## HOW TO COMPLETE THIS TASK:
Without altering a single character, set down all of the data below.

THE INPUT Block Start

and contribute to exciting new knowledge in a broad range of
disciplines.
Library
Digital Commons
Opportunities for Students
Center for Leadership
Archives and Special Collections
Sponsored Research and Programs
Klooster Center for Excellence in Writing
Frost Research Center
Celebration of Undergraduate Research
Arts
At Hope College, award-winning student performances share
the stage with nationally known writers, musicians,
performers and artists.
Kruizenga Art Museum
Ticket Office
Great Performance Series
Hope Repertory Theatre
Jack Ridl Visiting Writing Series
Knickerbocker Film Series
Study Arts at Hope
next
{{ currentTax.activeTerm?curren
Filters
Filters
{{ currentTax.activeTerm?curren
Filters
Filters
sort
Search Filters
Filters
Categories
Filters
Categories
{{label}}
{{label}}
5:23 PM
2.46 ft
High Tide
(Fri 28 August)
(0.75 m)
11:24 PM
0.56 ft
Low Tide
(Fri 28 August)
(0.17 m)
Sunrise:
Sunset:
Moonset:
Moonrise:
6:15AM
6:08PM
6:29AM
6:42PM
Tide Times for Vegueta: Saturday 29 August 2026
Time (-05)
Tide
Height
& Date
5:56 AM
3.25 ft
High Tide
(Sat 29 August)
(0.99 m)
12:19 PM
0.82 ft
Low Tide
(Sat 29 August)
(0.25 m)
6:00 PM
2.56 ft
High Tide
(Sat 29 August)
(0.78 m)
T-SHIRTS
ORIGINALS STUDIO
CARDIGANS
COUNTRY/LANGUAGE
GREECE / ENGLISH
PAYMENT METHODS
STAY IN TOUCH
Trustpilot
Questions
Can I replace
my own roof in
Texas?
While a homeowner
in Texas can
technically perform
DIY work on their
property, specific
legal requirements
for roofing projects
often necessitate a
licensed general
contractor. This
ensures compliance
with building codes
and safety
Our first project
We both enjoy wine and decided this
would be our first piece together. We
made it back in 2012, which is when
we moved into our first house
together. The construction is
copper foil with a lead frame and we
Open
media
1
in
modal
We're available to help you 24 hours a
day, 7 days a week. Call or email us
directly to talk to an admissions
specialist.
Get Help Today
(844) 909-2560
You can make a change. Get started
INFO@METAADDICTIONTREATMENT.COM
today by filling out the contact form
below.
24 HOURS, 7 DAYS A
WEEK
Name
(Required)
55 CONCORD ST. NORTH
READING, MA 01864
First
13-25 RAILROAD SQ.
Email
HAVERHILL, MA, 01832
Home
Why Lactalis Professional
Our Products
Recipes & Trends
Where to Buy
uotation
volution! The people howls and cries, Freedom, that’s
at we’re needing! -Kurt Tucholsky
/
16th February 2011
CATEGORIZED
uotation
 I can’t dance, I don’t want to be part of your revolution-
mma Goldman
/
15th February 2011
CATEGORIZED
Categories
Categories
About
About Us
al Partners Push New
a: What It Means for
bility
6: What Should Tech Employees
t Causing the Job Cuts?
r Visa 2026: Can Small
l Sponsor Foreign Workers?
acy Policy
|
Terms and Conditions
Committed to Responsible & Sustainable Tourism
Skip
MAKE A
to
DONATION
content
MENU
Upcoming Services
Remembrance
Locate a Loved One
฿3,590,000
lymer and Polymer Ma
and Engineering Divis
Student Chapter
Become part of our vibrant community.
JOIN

THE INPUT Block End

## TASK ANSWER:
and contribute to exciting new knowledge in a broad range of
disciplines.
Library
Digital Commons
Opportunities for Students
Center for Leadership
Archives and Special Collections
Sponsored Research and Programs
Klooster Center for Excellence in Writing
Frost Research Center
Celebration of Undergraduate Research
Arts
At Hope College, award-winning student performances share
the stage with nationally known writers, musicians,
performers and artists.
Kruizenga Art Museum
Ticket Office
Great Performance Series
Hope Repertory Theatre
Jack Ridl Visiting Writing Series
Knickerbocker Film Series
Study Arts at Hope
next
{{ currentTax.activeTerm?curren
Filters
Filters
{{ currentTax.activeTerm?curren
Filters
Filters
sort
Search Filters
Filters
Categories
Filters
Categories
{{label}}
{{label}}
5:23 PM
2.46 ft
High Tide
(Fri 28 August)
(0.75 m)
11:24 PM
0.56 ft
Low Tide
(Fri 28 August)
(0.17 m)
Sunrise:
Sunset:
Moonset:
Moonrise:
6:15AM
6:08PM
6:29AM
6:42PM
Tide Times for Vegueta: Saturday 29 August 2026
Time (-05)
Tide
Height
& Date
5:56 AM
3.25 ft
High Tide
(Sat 29 August)
(0.99 m)
12:19 PM
0.82 ft
Low Tide
(Sat 29 August)
(0.25 m)
6:00 PM
2.56 ft
High Tide
(Sat 29 August)
(0.78 m)
T-SHIRTS
ORIGINALS STUDIO
CARDIGANS
COUNTRY/LANGUAGE
GREECE / ENGLISH
PAYMENT METHODS
STAY IN TOUCH
Trustpilot
Questions
Can I replace
my own roof in
Texas?
While a homeowner
in Texas can
technically perform
DIY work on their
property, specific
legal requirements
for roofing projects
often necessitate a
licensed general
contractor. This
ensures compliance
with building codes
and safety
Our first project
We both enjoy wine and decided this
would be our first piece together. We
made it back in 2012, which is when
we moved into our first house
together. The construction is
copper foil with a lead frame and we
Open
media
1
in
modal
We're available to help you 24 hours a
day, 7 days a week. Call or email us
directly to talk to an admissions
specialist.
Get Help Today
(844) 909-2560
You can make a change. Get started
INFO@METAADDICTIONTREATMENT.COM
today by filling out the contact form
below.
24 HOURS, 7 DAYS A
WEEK
Name
(Required)
55 CONCORD ST. NORTH
READING, MA 01864
First
13-25 RAILROAD SQ.
Email
HAVERHILL, MA, 01832
Home
Why Lactalis Professional
Our Products
Recipes & Trends
Where to Buy
uotation
volution! The people howls and cries, Freedom, that’s
at we’re needing! -Kurt Tucholsky
/
16th February 2011
CATEGORIZED
uotation
 I can’t dance, I don’t want to be part of your revolution-
mma Goldman
/
15th February 2011
CATEGORIZED
Categories
Categories
About
About Us
al Partners Push New
a: What It Means for
bility
6: What Should Tech Employees
t Causing the Job Cuts?
r Visa 2026: Can Small
l Sponsor Foreign Workers?
acy Policy
|
Terms and Conditions
Committed to Responsible & Sustainable Tourism
Skip
MAKE A
to
DONATION
content
MENU
Upcoming Services
Remembrance
Locate a Loved One
฿3,590,000
lymer and Polymer Ma
and Engineering Divis
Student Chapter
Become part of our vibrant community.
JOIN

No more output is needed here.